The deeper I get into the urban planning profession, the more I feel like I am not good enough to be a planner. (I’m not throwing myself a pity party, so hold on.) I work alongside some great people. People that are amazing artists and can sketch an urban space in less than five minutes because they studied abroad for a month. People that have amazing graphic skills and can render a development in their spare time or for every project they do, whether it’s required of them or not. People that have amazing ideas that will actually become implemented someday and make fantastic cities. I’m not am artist, a designer, or a consultant, and maybe not even a planner at all. I’m just not that “average” planner. I don’t mean to offend anyone who sees themselves as anything I listed above, because I do believe you will make the world a better place with your gifts and I really wish I had those skills. We are all unique in our passions. I am not even close to saying that I picked the wrong major and I need to start over because I believe I have found my passion in city planning at Ohio State. It was what I was meant to do. The way I am meant to be a planner…well, that’s a developing story.

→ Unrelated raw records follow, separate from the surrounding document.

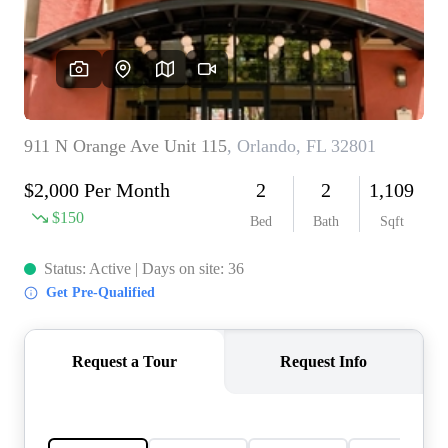
REVIEWS
CONNECT
5020 ASHFORD
FALLS LN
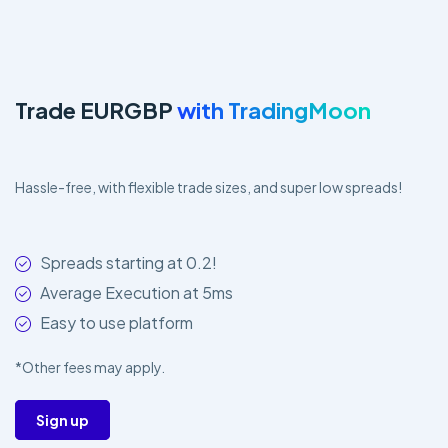
Trade EURGBP
with TradingMoon
Hassle-free, with flexible trade sizes, and super low spreads!
Spreads starting at 0.2!
Average Execution at 5ms
Easy to use platform
*Other fees may apply.
Sign up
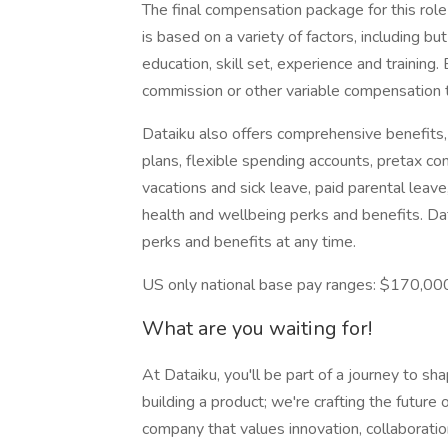
The final compensation package for this rol
is based on a variety of factors, including but
education, skill set, experience and training.
commission or other variable compensation 
Dataiku also offers comprehensive benefits, i
plans, flexible spending accounts, pretax c
vacations and sick leave, paid parental leave
health and wellbeing perks and benefits. D
perks and benefits at any time.
US only national base pay ranges: $170,0
What are you waiting for!
At Dataiku, you'll be part of a journey to sh
building a product; we're crafting the future o
company that values innovation, collaboratio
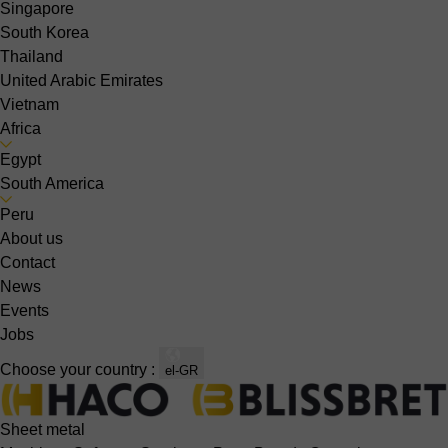
Singapore
South Korea
Thailand
United Arabic Emirates
Vietnam
Africa
Egypt
South America
Peru
About us
Contact
News
Events
Jobs
Choose your country :
el-GR
Sheet metal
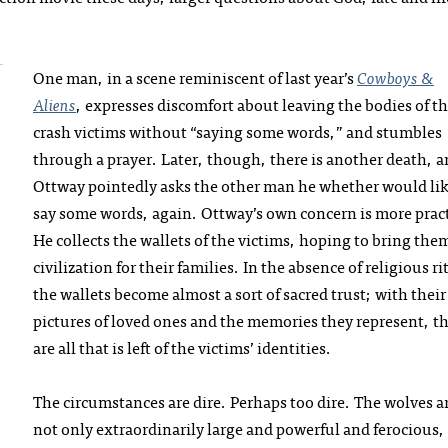
One man, in a scene reminiscent of last year’s
Cowboys &
Aliens
, expresses discomfort about leaving the bodies of t
crash victims without “saying some words,” and stumbles
through a prayer. Later, though, there is another death, 
Ottway pointedly asks the other man he whether would lik
say some words, again. Ottway’s own concern is more pract
He collects the wallets of the victims, hoping to bring the
civilization for their families. In the absence of religious ri
the wallets become almost a sort of sacred trust; with their
pictures of loved ones and the memories they represent, t
are all that is left of the victims’ identities.
The circumstances are dire. Perhaps too dire. The wolves a
not only extraordinarily large and powerful and ferocious,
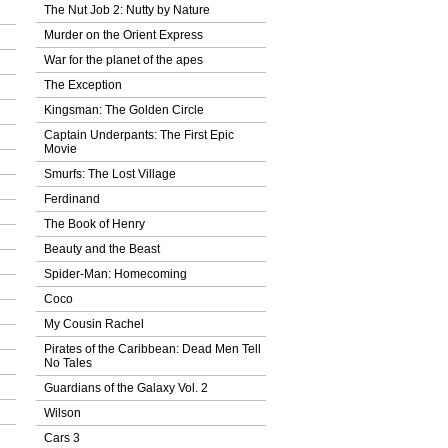
The Nut Job 2: Nutty by Nature
Murder on the Orient Express
War for the planet of the apes
The Exception
Kingsman: The Golden Circle
Captain Underpants: The First Epic
Movie
Smurfs: The Lost Village
Ferdinand
The Book of Henry
Beauty and the Beast
Spider-Man: Homecoming
Coco
My Cousin Rachel
Pirates of the Caribbean: Dead Men Tell
No Tales
Guardians of the Galaxy Vol. 2
Wilson
Cars 3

I do know that whatever path I may end up on I would like to BE the change (which I have mentioned before on this blog). I want to make a difference in this world and I believe that within urban planning, I can achieve it. I want to make a difference in urban places. The place where someone lives determines a lot, more than most people probably think. Something as simple as a zip-code determines an child’s future…isn’t that crazy? We have been discussing that idea in my sociology class and it blows my mind. A zip-code is something that should be taken care of by a planner. It is sometimes frightening to think about how much power planners have in the way we can change and impact places, but that is also such an amazing feeling that we have that opportunity to make a difference.
Since I am in my third year of school, it is growing closer to deciding what to do after graduation. Going to grad school was basically the option I had designated for myself until I thought “should I actually go for planning?”. This was something I had never considered before until about a month ago. I just assumed I would go to grad school for what my undergrad degree in because that’s what I knew of my peers. I’m beginning to think I should not go, unless I really figure out my focus in planning. Or if I go to grad school, maybe I study something else like sociology, criminology, or dare I say, law school?
I feel like this semester I am having a quarter-life crisis. I’m not exactly sure of how I put my passions into action after I graduate in a payable way, but I know that I am getting close to it everyday. I have great friends, mentors, counselors, and professors that will help guide me to the direction of pursuing my passions. I also have time to figure that stuff out. I am beginning to think of alternatives to average planning jobs after I graduate if I decide grad school isn’t for me.
I do know that I am good enough to not be your average planner and I will be the change.